> _Assignment_: Your answer must consist of exactly the lines below, starting with the line with "besotted with sin, that thoug" and going on through the line with "Digital Twin and what does it", and nothing else.

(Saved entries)

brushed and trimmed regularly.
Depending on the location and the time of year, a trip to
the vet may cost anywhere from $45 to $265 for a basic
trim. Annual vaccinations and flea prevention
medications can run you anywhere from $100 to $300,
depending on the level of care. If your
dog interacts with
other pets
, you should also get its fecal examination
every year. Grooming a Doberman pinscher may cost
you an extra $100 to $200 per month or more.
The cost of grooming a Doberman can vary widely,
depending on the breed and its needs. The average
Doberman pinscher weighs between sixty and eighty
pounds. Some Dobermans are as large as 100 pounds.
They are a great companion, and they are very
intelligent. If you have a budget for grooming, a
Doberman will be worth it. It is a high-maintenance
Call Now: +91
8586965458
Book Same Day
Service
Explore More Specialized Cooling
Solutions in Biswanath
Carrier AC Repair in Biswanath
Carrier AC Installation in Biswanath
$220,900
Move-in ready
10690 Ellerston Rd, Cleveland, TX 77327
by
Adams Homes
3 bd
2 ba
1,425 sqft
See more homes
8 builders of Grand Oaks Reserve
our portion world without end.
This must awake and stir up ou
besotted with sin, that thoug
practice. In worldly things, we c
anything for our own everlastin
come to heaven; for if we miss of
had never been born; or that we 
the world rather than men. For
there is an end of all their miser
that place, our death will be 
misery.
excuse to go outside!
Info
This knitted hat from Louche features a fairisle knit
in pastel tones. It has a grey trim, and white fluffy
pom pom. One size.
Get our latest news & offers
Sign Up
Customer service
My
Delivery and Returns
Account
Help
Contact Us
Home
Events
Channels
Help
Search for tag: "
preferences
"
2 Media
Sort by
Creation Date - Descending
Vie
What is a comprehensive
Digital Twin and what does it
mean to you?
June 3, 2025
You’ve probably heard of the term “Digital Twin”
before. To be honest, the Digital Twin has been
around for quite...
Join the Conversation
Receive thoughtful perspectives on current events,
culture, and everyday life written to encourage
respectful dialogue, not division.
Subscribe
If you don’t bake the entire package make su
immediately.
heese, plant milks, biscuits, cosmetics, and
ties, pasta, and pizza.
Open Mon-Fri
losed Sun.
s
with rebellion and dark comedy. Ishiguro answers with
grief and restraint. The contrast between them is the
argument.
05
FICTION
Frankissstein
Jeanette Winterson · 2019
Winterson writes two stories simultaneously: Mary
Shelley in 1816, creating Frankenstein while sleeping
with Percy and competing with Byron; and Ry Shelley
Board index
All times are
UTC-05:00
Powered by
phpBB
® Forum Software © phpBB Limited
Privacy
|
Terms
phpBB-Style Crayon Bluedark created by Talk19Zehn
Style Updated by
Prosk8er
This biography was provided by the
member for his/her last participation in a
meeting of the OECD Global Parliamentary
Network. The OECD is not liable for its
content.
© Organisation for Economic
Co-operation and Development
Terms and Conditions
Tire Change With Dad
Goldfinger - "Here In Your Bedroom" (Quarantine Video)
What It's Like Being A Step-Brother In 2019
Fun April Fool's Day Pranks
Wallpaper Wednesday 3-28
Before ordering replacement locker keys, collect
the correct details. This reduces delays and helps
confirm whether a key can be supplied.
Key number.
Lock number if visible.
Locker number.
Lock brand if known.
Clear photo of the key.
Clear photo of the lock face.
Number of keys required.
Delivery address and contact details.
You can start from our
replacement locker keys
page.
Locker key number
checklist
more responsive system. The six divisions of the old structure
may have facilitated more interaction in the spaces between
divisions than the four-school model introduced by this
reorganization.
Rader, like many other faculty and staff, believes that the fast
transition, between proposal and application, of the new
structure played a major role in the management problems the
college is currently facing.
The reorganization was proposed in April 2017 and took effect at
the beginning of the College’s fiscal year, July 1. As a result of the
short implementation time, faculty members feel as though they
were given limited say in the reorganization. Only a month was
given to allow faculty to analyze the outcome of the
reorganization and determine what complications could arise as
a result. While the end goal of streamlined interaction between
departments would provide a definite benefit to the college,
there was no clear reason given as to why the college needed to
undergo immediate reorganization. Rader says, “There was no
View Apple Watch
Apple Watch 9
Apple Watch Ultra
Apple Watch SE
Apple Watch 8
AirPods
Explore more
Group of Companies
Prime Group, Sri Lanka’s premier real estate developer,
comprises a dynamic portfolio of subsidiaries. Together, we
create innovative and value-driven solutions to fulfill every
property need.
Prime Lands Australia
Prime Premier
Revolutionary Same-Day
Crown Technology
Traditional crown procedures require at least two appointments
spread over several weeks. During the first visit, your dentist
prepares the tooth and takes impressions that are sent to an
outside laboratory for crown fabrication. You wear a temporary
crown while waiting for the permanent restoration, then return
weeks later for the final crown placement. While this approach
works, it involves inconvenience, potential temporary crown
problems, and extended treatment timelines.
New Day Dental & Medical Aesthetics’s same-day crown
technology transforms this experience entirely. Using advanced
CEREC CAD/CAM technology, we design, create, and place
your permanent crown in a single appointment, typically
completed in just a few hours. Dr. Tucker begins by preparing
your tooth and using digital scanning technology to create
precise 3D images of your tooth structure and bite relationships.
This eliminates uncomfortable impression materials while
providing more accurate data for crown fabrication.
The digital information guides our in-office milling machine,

> _Task answer_:
besotted with sin, that thoug
practice. In worldly things, we c
anything for our own everlastin
come to heaven; for if we miss of
had never been born; or that we 
the world rather than men. For
there is an end of all their miser
that place, our death will be 
misery.
excuse to go outside!
Info
This knitted hat from Louche features a fairisle knit
in pastel tones. It has a grey trim, and white fluffy
pom pom. One size.
Get our latest news & offers
Sign Up
Customer service
My
Delivery and Returns
Account
Help
Contact Us
Home
Events
Channels
Help
Search for tag: "
preferences
"
2 Media
Sort by
Creation Date - Descending
Vie
What is a comprehensive
Digital Twin and what does it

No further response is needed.